The Brown v. Board of Education case has led to the amelioration of improper, racist practices within the public schools, but the underlying meaning and corollary social implications of the case have tended to be misapplied to the area of deaf education, with many Americans taking the naive view that increased integration of deaf and hearing children in the public schools is a not-to-be-questioned primary goal, i.e., an alleged virtue in and of itself. This misguided view has had very harmful, and even devastating effects in deaf children's upbringing and education, because scattering deaf students and spreading them out among the general population of hearing children and providing them with interpreters only leads to unnecessary effects of isolation, with their physical bodies being present in the classrooms, but their minds being prohibited from experiencing the beneficial effects of the free and 100% open communication available at separate deaf schools and programs. This forced, so-called "inclusion" in the public schools only leads to illusory, not real integration, says Gallyprotest.org. Only a proper focus on the mind, cognitive skills and language enables deaf students' participation as moral equals and fully capable citizens within American society as a whole.
As the current President of Gallaudet, Robert R. Davila, stated in a speech to members of the National Association of the Deaf in 1992 on the topic of PL 94-142: "What is determined an appropriate education for a deaf child is too often driven by the location of the placement, rather than by education and related services specific to the child's particular needs. We are more convinced than ever that this is wrong. You and I know it, and we want to do something about it before we lose a generation of deaf children."
Dr. Davila, in his role as Assistant Secretary at the US Department of Education, was able to stem the tide of the improper placement of deaf children in mainstreamed settings, with the 80-20 mainstreamed/separate-school placement ratio which existed in 1989 having only changed by a few percentage points in the nearly 20 years' time since then, after he was able to lead the Department of Education in adopting new placement rules and guidelines.

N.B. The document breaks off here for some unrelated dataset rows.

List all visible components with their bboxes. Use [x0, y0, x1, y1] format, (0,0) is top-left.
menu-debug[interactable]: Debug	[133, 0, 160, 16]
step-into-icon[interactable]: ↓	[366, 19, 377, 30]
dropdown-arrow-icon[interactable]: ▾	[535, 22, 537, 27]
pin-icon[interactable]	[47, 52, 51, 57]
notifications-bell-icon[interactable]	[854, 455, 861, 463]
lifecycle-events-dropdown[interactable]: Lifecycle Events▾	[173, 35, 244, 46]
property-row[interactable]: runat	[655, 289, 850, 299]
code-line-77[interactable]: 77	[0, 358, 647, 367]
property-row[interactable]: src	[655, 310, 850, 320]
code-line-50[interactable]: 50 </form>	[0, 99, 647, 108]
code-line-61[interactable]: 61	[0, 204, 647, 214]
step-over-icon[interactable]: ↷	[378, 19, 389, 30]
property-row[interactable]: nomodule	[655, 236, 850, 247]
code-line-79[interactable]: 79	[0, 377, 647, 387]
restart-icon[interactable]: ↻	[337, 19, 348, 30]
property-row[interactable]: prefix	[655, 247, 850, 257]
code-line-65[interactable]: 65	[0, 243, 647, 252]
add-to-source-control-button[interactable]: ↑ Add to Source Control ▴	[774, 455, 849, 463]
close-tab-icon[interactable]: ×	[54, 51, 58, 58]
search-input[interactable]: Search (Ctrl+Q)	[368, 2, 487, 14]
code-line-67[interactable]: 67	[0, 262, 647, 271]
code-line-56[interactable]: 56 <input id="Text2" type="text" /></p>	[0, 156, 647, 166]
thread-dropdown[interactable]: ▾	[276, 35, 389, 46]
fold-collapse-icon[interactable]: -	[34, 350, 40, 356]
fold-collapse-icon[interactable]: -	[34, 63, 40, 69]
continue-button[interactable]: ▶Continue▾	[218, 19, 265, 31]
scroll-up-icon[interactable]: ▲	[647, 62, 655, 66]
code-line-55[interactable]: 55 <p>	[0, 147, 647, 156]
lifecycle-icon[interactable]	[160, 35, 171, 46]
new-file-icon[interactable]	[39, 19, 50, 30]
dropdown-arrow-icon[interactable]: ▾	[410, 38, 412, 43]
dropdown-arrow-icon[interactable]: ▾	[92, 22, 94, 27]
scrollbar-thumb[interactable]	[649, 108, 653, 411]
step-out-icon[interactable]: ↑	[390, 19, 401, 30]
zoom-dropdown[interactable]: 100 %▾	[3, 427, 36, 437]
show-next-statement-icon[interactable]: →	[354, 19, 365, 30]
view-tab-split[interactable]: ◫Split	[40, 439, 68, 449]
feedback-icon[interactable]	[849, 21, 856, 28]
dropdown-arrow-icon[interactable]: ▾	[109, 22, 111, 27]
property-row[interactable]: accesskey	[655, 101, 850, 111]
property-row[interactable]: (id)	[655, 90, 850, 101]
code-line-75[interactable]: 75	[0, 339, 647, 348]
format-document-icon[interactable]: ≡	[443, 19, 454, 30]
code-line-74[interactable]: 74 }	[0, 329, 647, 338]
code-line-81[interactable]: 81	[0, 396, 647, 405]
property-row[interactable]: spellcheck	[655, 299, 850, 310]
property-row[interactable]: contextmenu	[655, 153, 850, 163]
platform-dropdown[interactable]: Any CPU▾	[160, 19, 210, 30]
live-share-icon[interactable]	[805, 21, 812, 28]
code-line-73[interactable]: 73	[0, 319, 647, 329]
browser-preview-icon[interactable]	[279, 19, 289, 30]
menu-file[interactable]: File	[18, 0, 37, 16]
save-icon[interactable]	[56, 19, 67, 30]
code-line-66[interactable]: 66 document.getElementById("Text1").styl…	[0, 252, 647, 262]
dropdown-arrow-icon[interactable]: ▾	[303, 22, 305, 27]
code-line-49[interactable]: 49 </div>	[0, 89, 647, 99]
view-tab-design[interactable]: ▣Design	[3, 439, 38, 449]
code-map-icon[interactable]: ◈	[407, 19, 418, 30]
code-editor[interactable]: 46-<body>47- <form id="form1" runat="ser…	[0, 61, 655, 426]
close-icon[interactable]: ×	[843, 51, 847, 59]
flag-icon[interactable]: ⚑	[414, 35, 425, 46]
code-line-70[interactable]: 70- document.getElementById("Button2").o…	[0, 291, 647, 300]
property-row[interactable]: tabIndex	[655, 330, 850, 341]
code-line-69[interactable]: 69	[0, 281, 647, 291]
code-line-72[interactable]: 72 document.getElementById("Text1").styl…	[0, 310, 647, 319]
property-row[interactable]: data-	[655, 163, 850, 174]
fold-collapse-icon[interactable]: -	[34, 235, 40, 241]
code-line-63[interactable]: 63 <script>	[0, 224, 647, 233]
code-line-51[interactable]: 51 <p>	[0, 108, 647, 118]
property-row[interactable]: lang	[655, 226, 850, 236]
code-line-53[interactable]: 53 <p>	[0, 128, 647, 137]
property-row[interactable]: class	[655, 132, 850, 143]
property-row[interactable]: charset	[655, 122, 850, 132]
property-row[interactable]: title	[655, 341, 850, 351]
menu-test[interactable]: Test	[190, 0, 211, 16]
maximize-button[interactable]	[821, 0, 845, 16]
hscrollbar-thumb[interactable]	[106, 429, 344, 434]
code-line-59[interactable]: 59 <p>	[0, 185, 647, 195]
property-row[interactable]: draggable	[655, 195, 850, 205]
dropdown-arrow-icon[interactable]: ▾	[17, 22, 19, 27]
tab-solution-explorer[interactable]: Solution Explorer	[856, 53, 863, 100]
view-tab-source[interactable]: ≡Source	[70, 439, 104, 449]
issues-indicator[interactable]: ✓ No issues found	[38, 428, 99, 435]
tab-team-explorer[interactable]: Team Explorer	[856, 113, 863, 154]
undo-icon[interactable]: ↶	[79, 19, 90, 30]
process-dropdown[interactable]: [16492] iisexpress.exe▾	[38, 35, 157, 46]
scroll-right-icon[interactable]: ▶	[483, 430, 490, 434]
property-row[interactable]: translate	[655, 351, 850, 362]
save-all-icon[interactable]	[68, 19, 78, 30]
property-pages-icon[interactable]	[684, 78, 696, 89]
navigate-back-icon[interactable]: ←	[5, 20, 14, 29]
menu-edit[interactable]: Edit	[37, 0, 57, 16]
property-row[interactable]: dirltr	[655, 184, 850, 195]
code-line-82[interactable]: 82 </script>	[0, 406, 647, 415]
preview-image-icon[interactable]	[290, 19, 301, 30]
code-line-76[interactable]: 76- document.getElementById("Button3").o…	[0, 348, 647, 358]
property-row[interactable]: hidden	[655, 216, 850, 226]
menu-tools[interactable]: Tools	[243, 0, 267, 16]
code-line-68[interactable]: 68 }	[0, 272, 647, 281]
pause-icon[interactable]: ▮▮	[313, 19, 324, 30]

I. King Jordan, on the other hand, who was President of Gallaudet from 1988 to the end of 2006, played an obstructionist role in efforts to improve and reform deaf education. Rather than instituting pro-ASL language policies and championing Gallaudet's traditional role as being the flagship institution within the historic federal-state partnership of residential schools for and of the deaf, Jordan instead continually attempted to re-frame the understanding of Gallaudet's role. Then, when he was challenged about his false framing of the issues, says Gallyprotest.org, he disingenuously accused the accusers of attempting to re-define terms, when actually it was he was who attempting the re-definitions all along.
Cochlear implants are far from being a panacea, with only a small minority of deaf children implanted being able to experience any substantial benefit from them, and even those children would be much better off if they would be allowed to acquire American Sign Language from birth on. Jordan, rather than being able to take the long-term view, and rather than carefully considering the context of current findings of linguistic and cognitive research, instead attempted to implement short-sighted policy changes at Gallaudet in deference to the transitory and dubious research-for-hire-type findings put out by groups such as the Deafness Research Foundation, who have been attempting to push the widespread use of cochlear implants since March of 1999.